Sunday, July 28, 2013

My Early Real Estate Transactions: Contracts for Contractors



Back in 2005 I saw a building for sale on a main road near my parent’s property in North Carolina.  The road is a well-traveled and busy thoroughfare so I thought it would be a great investment for a commercial property.  Aside from the location the asking price was around $25,000.  That, I thought, was a steal.  I contacted the owner went through the negotiation process and bought the property at $22,000.  

Now the property needed some renovation so I asked some of the people my dad knew in the area about renovations and they recommended a guy to me who wasn’t licensed but did great work.  I contracted the job out to him and he started work.  I told him that my payments to him in the beginning would be small but that I would have more money to give him in a month or so.  This was my first mistake.  I should have drawn up a contract and clarified everything in writing.  

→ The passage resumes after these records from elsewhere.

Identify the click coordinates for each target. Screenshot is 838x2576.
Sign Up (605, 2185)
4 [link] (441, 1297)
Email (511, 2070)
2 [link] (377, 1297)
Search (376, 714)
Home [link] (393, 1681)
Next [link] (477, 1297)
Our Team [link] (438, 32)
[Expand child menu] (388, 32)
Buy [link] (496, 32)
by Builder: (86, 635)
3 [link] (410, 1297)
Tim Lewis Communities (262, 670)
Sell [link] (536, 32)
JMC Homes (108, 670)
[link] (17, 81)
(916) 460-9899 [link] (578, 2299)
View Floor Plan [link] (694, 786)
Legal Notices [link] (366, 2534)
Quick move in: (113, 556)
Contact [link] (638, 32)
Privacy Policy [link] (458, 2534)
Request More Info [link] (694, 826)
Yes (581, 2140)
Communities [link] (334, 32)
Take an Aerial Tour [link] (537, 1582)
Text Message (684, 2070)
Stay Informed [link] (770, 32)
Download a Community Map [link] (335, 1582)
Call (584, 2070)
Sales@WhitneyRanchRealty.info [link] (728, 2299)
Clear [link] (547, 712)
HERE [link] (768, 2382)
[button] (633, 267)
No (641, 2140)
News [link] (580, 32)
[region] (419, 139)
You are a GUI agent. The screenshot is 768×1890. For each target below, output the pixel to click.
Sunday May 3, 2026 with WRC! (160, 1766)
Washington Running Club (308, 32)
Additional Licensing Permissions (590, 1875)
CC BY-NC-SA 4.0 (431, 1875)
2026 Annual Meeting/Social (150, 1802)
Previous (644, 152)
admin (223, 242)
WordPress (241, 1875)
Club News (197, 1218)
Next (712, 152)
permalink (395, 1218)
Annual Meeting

They contractor complained a few weeks in about getting payment and I told him that I had a large payment that was coming in a couple weeks.  When I did pay him, I gave him extra to pay for future work so he wouldn’t feel neglected.  To my dismay, he took the money and ran.  I never heard from him again, neither did the guys who recommended him ever hear from him either.  It was a dramatic and painful first lesson to rehabbing.

Because the work was still incomplete I asked a buddy of mine who owned several properties what she knew about renovations (because I was totally clueless as a newbie).  She actually had a guy working for her who had family in NC and said that he could come down and work on the project.  He wasn’t licensed either but I trusted my friend.  This time around I drafted a contract for the work.

This new contractor actually worked his tail off and did a lot of the work the other guy didn’t complete.  Unfortunately his work was nowhere near the quality of the previous contractor.  After he was done I had to hire another contractor to come and correct some of the issues that were unresolved.

All in all I spent about $7,000 to get the place renovated and was able to appreciate the value at the time to around $50,000.  Although it could have been better, it was a good first investment and I learned a lot.   

Tuesday, July 16, 2013

The Best Strategy For Private Money: Buy and Hold or Fix and Flip



By tungphoto, published on 10 March 2011
Stock Photo - image ID: 10033486
Deciding on a lender can make or break a deal because the profit margin depends on your interest rate, points and loan term.  Having a low interest rate can keep your costs low and for buy and hold investors this is crucial in determining if a deal is profitable.  For fix and flip properties the interest rate is not as important just so long as you can turn the property around and sell it in a short period of time.  The key for fix and flip deals is to keep the points low and to also have a buffer of time in case the renovation is taking longer than expected.  However the longer you have a loan for renovation the more money you’re spending which can eat into your profits in the long run.

Private Money lenders are more suitable for fix and flip properties than they are for buy and hold but you can make it work for a buy and hold property if it’s your last option.  For people who have bad credit, private money is usually the only option and that means you have to have really high profit potential from a property to make it worthwhile for a buy and hold property.  

One way to make private money work for a buy and hold scenario is to buy the property and then use it for collateral for a bank loan.  Banks are more likely to give you a loan if you have real estate as collateral.  This way you can pay off your private money loan faster, get a lower rate from a bank and save money on your rentals.  Community banks and credit unions are the best option for rates and more lenient terms than larger banks.  

Just remember that private money is for short term solutions and make sure you create a relationship with your private money lender so they will be more willing to loan to you again.